■ WORK TASK
Go to the line in the entries below that holds "Placement immobilier Pinel" and repeat exactly from there through the line that holds "Personnes protégées / Tutelles (51, 2412)", inclusive.

[SOURCE DATA Boundary: Start]

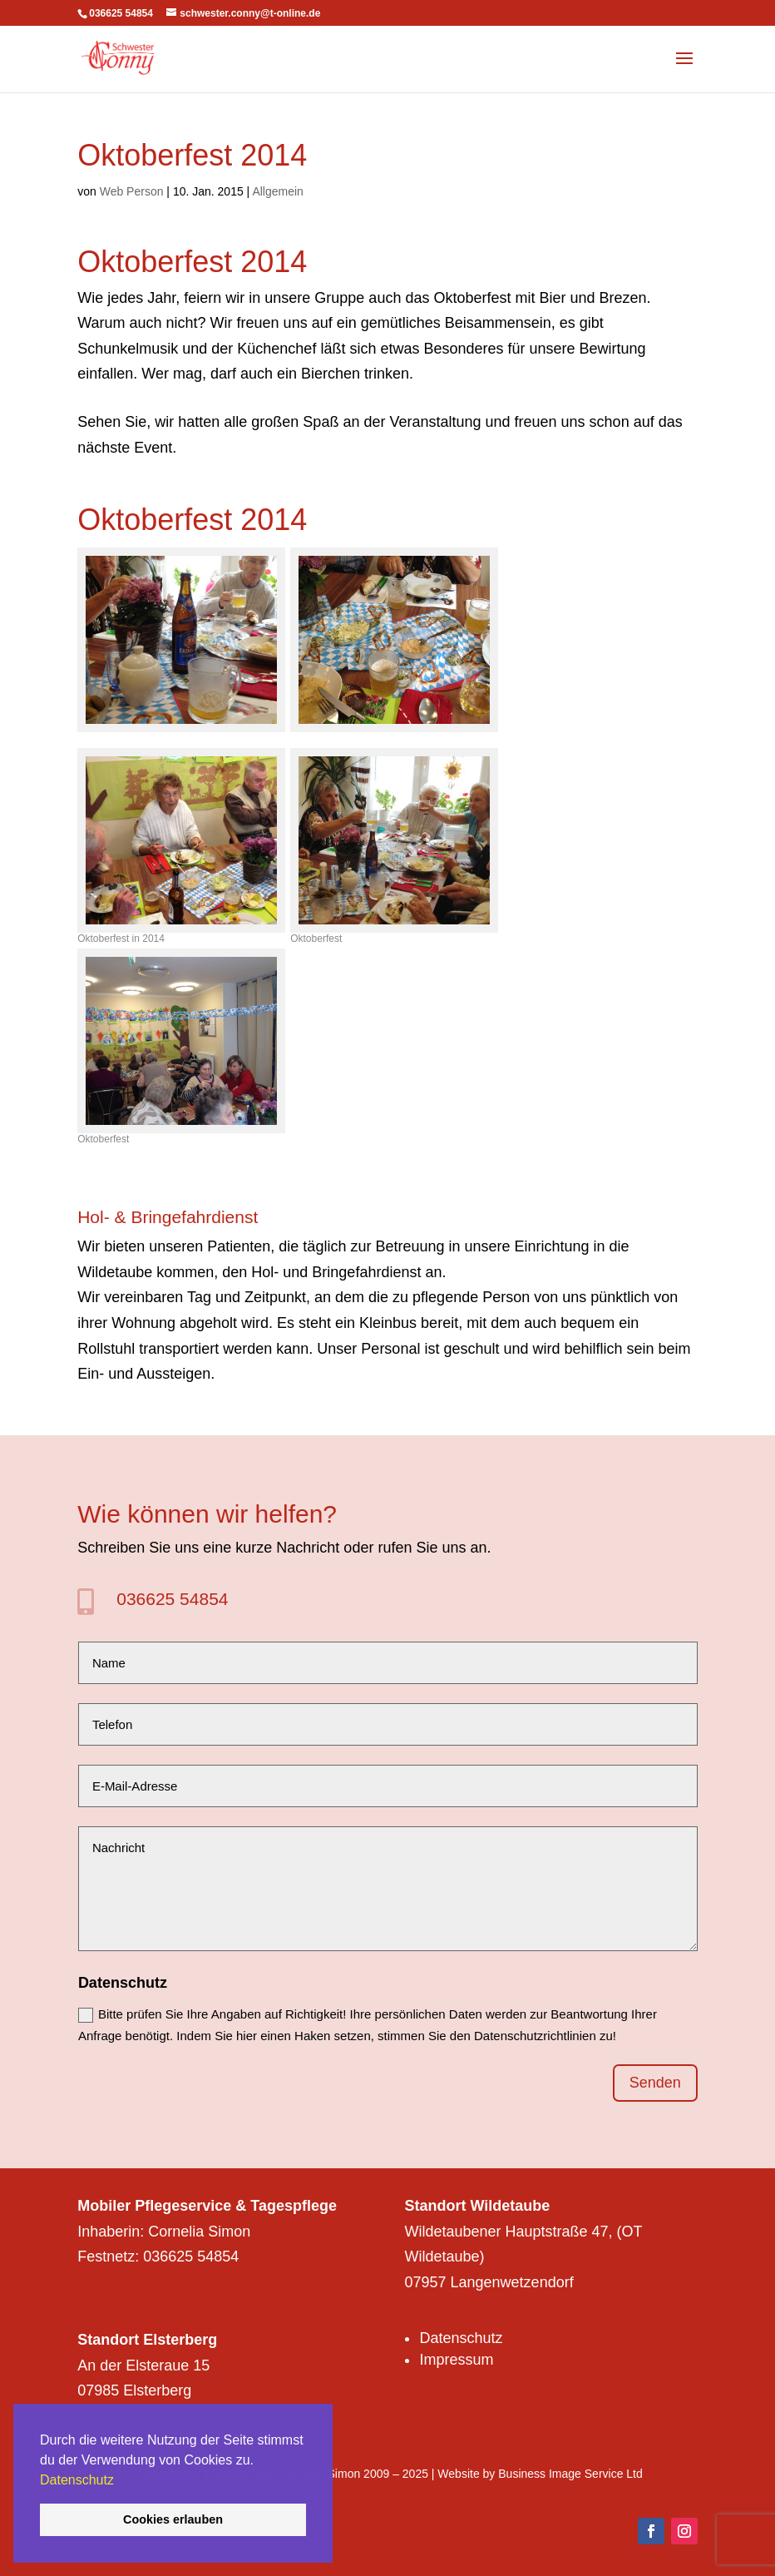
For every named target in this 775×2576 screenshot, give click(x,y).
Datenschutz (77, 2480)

[SOURCE DATA Boundary: End]
[SOURCE DATA Boundary: Start]

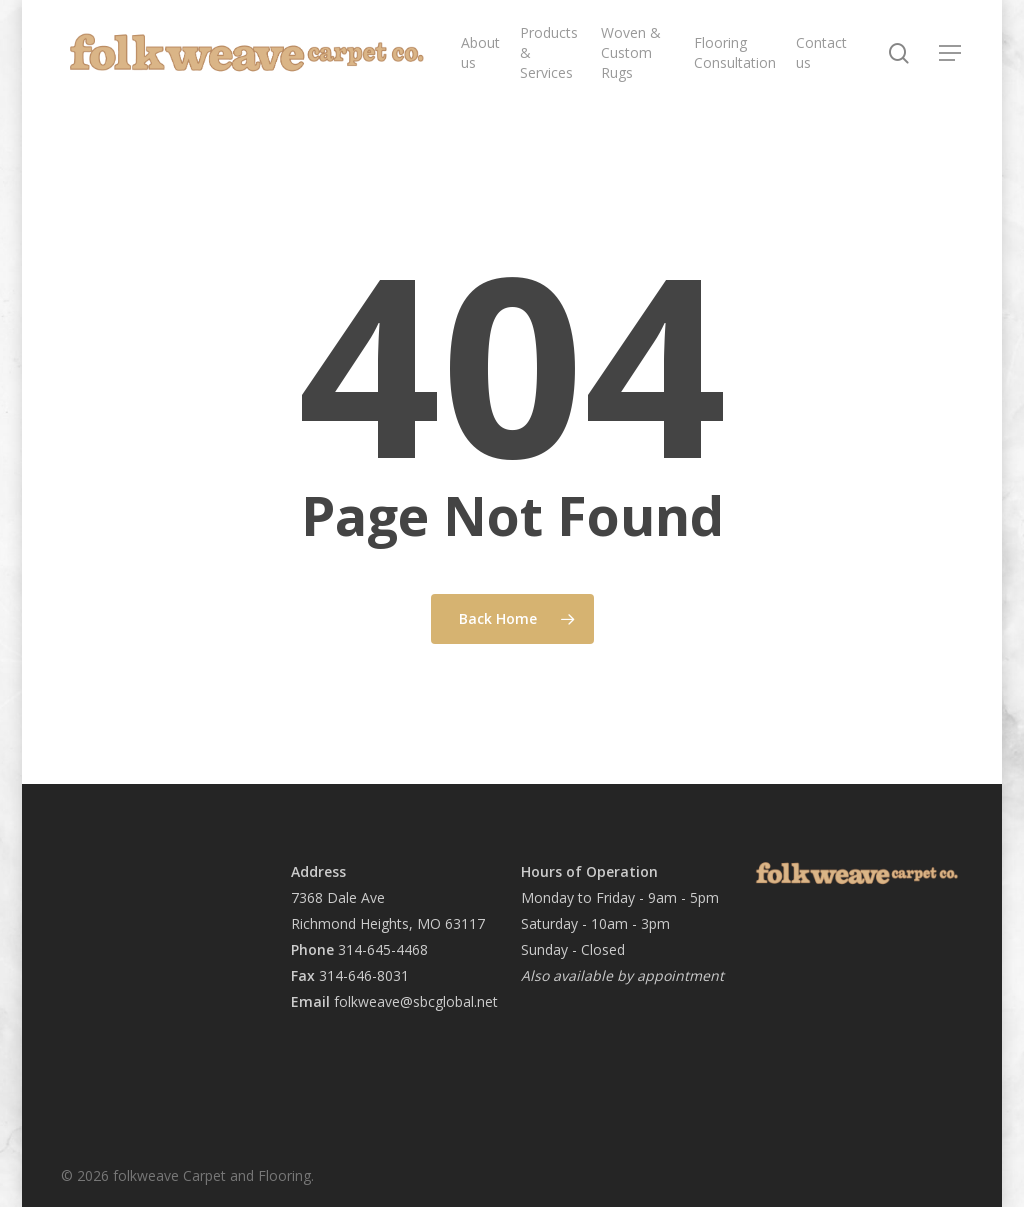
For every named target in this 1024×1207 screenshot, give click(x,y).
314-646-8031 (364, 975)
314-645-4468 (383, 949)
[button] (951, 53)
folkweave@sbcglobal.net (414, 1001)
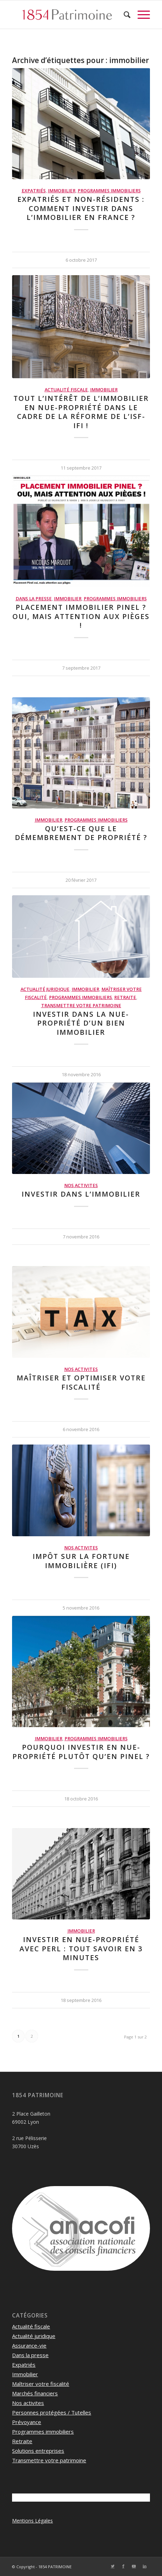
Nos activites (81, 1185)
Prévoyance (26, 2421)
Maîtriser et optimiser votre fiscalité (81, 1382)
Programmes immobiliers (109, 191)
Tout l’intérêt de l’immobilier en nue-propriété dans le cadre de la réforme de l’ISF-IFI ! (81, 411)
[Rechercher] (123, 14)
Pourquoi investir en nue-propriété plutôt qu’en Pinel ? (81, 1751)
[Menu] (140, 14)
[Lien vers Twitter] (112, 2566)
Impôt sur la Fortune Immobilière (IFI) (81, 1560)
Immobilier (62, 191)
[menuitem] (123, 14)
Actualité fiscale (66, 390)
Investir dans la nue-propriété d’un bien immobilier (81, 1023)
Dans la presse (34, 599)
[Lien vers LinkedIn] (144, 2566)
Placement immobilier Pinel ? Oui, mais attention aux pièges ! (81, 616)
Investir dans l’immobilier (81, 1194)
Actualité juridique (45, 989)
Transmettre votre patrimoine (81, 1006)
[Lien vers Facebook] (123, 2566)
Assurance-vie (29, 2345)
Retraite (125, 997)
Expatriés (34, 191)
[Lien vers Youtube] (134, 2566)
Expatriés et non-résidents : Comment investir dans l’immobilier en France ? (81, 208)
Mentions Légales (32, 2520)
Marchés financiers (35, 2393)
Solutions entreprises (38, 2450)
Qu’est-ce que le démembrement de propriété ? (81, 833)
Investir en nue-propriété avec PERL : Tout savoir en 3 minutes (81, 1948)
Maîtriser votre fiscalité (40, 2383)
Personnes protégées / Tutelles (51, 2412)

[SOURCE DATA Boundary: End]

■ OUTPUT
Placement immobilier Pinel ? Oui, mais attention aux pièges ! (81, 616)
Investir dans l’immobilier (81, 1194)
Actualité juridique (45, 989)
Transmettre votre patrimoine (81, 1006)
[Lien vers Facebook] (123, 2566)
Assurance-vie (29, 2345)
Retraite (125, 997)
Expatriés (34, 191)
[Lien vers Youtube] (134, 2566)
Expatriés et non-résidents : Comment investir dans l’immobilier en France ? (81, 208)
Mentions Légales (32, 2520)
Marchés financiers (35, 2393)
Solutions entreprises (38, 2450)
Qu’est-ce que le démembrement de propriété ? (81, 833)
Investir en nue-propriété avec PERL : Tout savoir en 3 minutes (81, 1948)
Maîtriser votre fiscalité (40, 2383)
Personnes protégées / Tutelles (51, 2412)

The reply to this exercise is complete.